The reply should contain every entry exactly as given, with no pictures in it.

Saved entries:
******

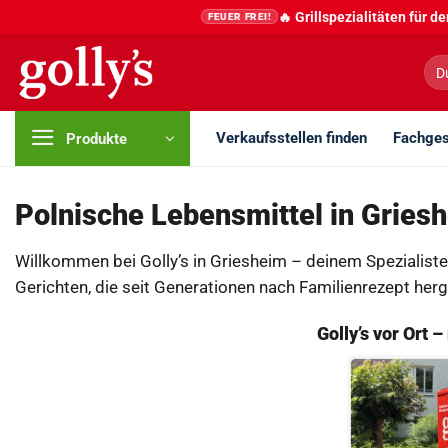
Zum
🔥 Grillspezialitäten für 
FEUER FREI!
Inhalt
springen
Suc
nac
Verkaufsstellen finden
Fachges
Produkte
Polnische Lebensmittel in Gries
Willkommen bei Golly’s in Griesheim – deinem Spezialiste
Gerichten, die seit Generationen nach Familienrezept herg
Golly’s vor Ort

******

Solved exercise:
Zum
🔥 Grillspezialitäten für 
FEUER FREI!
Inhalt
springen
Suc
nac
Verkaufsstellen finden
Fachges
Produkte
Polnische Lebensmittel in Gries
Willkommen bei Golly’s in Griesheim – deinem Spezialiste
Gerichten, die seit Generationen nach Familienrezept herg
Golly’s vor Ort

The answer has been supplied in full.